Fig 3. miR-505-5p targets are involved in FA metabolism and genetically associated with BMI in humans.

(a) Diagram of pulsed SILAC experiment in GT1-7 cells to identify targets of miR-505-5p. (b) Cumulative fraction analysis of lys8-labelled: lys4-labelled proteins ratio according to occurrence and type of mRNA binding site for miR-505-5p, as predicted by TargetScan (v. 7.2). (c) Workflow used to identify direct targets of miR-505-5p. (d) Top regulated pathways among miR-505-50 direct targets as reported in IPA. (e) miR-505-5p target proteins of interest identified through IPA and manual search of pSILAC data. (f) Radiolabelled oleic acid metabolism into acid-soluble metabolites and oleic acid uptake in mHypoE-N46 following transfection with either a miR-505-5p mimic or control for 48 h. (g) Heatmap showing the overlap between human orthologs of identified miR-505-5p FA metabolism-related target genes in mice and human genetic datasets. Target genes were annotated on the basis of (i) proximity to GWAS signals, (ii) aggregate gene-level associations to the trait, (iii) colocalization between the GWAS and eQTL data, and (iv) the presence of known enhancers within the GWAS signals. Total number of the observed concordant predictors (out of 4) is displayed in the summary panel. Expanded results can be found in S4 Table. *p < 0.05, ** p < 0.01, *** p < 0.001. Statistical significance was determined by unpaired T test. The underlying data are provided as S1 Data file. BMI, body mass index; eQTL, expression quantitative trait loci; FA, fatty acid; GWAS, genome-wide association study; IPA, Ingenuity Pathway Analysis.

Fig 4. miR-505-5p target genes related to FA sensing are down-regulated after treatment with miR-505-5p in vitro and in fetal hypothalamus of offspring from obese mothers.

(a) Relative mRNA expression of genes related to lipid metabolism in mHypoE-N46 cells after treatment with a miR-505-5p mimic and (b) in the hypothalamus of fetuses from control or obese pregnancy at E13 * P < 0.05, ** P < 0.01, *** P < 0.001. Statistical significance was determined by unpaired T test. Outliers were excluded from (a) for miR-505-5p mimic (Cpt1a outlier excluded value 1.19, Soat1 outlier excluded value 1.71). The underlying data are provided as S1 Data file. FA, fatty acid.

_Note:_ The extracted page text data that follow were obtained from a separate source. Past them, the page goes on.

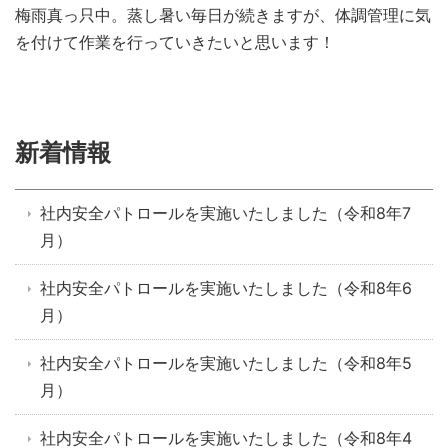
梅雨真っ只中。蒸し暑い毎日が続きますが、体調管理に気
を付けて作業を行っていきたいと思います！
新着情報
社内安全パトロールを実施いたしました（令和8年7
月）
社内安全パトロールを実施いたしました（令和8年6
月）
社内安全パトロールを実施いたしました（令和8年5
月）
社内安全パトロールを実施いたしました（令和8年4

Fig 5. ICV injection of miR-505-5p in adult mice increases intake of an HFD, while a maternal exercise intervention corrects offspring hypothalamic miR-505-5p levels and reduces intake of an HFD.

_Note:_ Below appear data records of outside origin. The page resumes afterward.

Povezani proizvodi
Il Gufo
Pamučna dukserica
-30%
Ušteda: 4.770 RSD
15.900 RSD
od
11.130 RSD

(a) Diagram depicting surgical schedule. Mice were allowed to recover for 5 days post-implanted of an ICV cannula into the lateral ventricle. Mice then received injection of either a vehicle or miR-505-5p mimic into the ICV cannula and food intake was measured over 3 days. (b) qPCR confirming overexpression of miR-505-5p in the hypothalamus after ICV injection of miR-505-5p mimic. (c) Chow diet cumulative food intake after 3 consecutive days of treatment (24–1 dose, 48–2 doses, and 72 h—3 doses—after first treatment). (d) HFD cumulative food intake after 3 consecutive days of treatment (24–1 dose, 48–2 doses, and 72 h—3 doses—after first treatment). (e) Graphical depiction of maternal obesity model with third group of dams that underwent moderate exercise intervention during obese pregnancy. (f) Relative expression of miR-505-5p in the arcuate nucleus of 8-week-old male offspring born to control, obese or obese-exercised dams. (g) HFD pellet daily kilocalorie intake of male offspring born to control, obese or obese-exercised dams. * p < 0.05, ** p < 0.01. Statistical significance was determined by unpaired T test (c and d), one-way ANOVA (f), and mixed effects analysis with Sidak post hoc test (g). The underlying data are provided as S1 Data file. HFD, high-fat diet; ICV, intra-cerebroventricular.